---------- Provided entries ----------

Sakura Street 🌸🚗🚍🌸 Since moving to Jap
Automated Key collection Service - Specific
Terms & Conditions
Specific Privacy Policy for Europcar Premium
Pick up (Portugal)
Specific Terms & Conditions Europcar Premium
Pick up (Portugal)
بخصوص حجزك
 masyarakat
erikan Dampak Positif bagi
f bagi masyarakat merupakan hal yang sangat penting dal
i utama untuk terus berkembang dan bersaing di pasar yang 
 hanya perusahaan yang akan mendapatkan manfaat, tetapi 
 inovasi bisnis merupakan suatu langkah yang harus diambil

----------
---------- Provided entries ----------

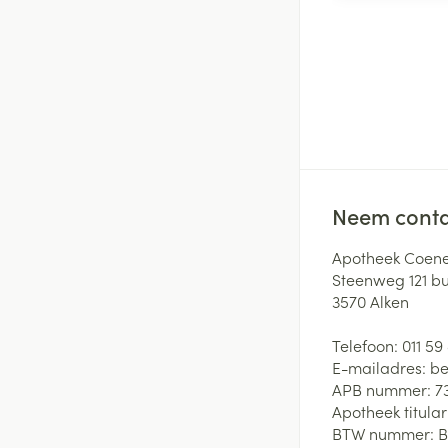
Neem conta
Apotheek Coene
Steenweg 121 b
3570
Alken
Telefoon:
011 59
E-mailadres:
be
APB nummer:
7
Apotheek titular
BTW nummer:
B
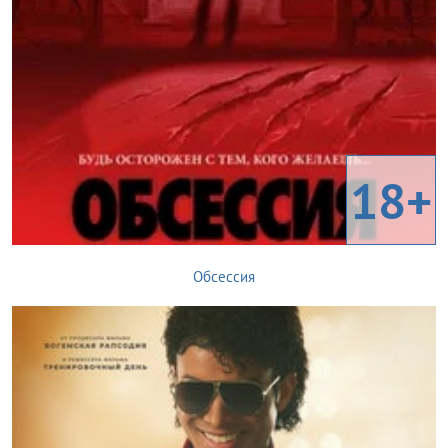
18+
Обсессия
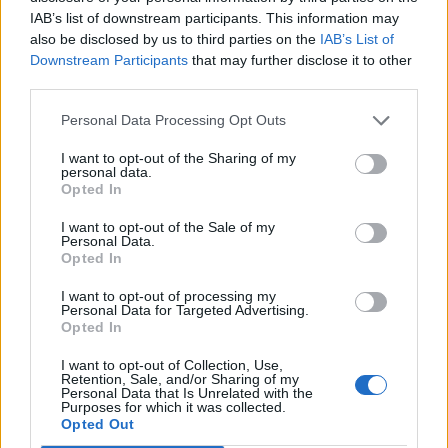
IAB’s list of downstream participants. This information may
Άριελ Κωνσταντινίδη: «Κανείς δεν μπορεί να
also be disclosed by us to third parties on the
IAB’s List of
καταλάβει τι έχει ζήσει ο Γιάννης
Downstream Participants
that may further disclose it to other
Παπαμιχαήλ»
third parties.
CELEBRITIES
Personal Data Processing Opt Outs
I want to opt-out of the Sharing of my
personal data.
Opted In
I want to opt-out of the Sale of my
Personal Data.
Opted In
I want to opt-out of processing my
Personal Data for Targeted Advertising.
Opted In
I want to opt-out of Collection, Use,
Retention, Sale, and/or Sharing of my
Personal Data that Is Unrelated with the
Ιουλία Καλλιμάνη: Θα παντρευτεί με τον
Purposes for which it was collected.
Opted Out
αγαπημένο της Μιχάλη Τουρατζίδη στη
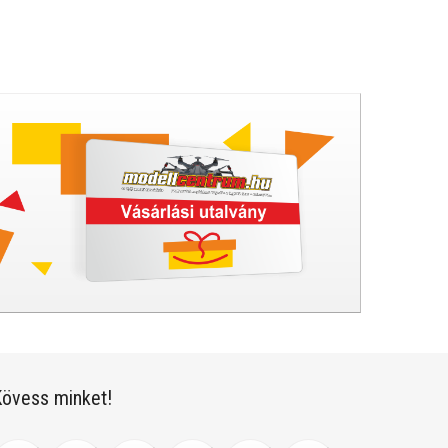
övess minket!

----------

● **What is being asked**
Make a copy of each line in the records that has the word "third".

● **Response**
also be disclosed by us to third parties on the
third parties.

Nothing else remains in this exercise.